If you could take 7 million cars off the road, do you think it would have a positive impact on the environment and energy use? If that doesn't sound like much, how about planting 900 million trees? Or tearing down 65 coal-fired power plants? That's what MiserWare claims Granola, its free power management tool, would save the equivalent of if every PC in the world used it to reduce their current energy use by just 10 percent. Granola uses dynamic voltage and frequency scaling (DVFS) to throttle back your computer's power use when its load is low. Think of it as an automatic dimmer switch for your CPU. It works on both laptop and desktop PCs. And Granola goes further than the built-in power management options in recent versions of Windows.
Granola's main page listed our annual savings in kilowatt-hours, money, carbon dioxide, and CPU energy, as well as total carbon dioxide offset by the Granola community as a whole--the equivalent of nearly a quarter-million trees.
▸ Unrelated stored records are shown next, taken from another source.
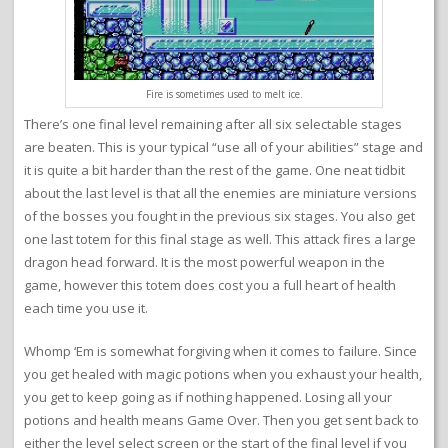
Fire is sometimes used to melt ice.
There’s one final level remaining after all six selectable stages
are beaten. This is your typical “use all of your abilities” stage and
it is quite a bit harder than the rest of the game. One neat tidbit
about the last level is that all the enemies are miniature versions
of the bosses you fought in the previous six stages. You also get
one last totem for this final stage as well. This attack fires a large
dragon head forward. It is the most powerful weapon in the
game, however this totem does cost you a full heart of health
each time you use it.
Whomp ‘Em is somewhat forgiving when it comes to failure. Since
you get healed with magic potions when you exhaust your health,
you get to keep going as if nothing happened. Losing all your
potions and health means Game Over. Then you get sent back to
either the level select screen or the start of the final level if you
Most of the time, Granola is minimized to the system tray. Clicking Settings opened a panel that let us set our power savings level, enable scheduling, configure settings such as currency and reporting, and enter our energy costs per kilowatt-hour (it's on your electric power bill). The scheduling option disables the policy selection slider, so we unchecked it. This let us change the program's action on our system's power settings from Lowest Speed, which produced the greatest savings, to Highest Power, which turns off power management. We could also toggle between low, medium, and high settings from the task bar icon as well as submit feedback to the developers.
Your computer uses more power than you might realize; that's where all that heat comes from. A secondary (but not-to-be-underestimated) benefit of Granola is reduced heat output, which keeps your PC performing crisply and helps its inner workings last longer. Granola's developers may be right: if everyone used it, the world would be a cleaner and greener place.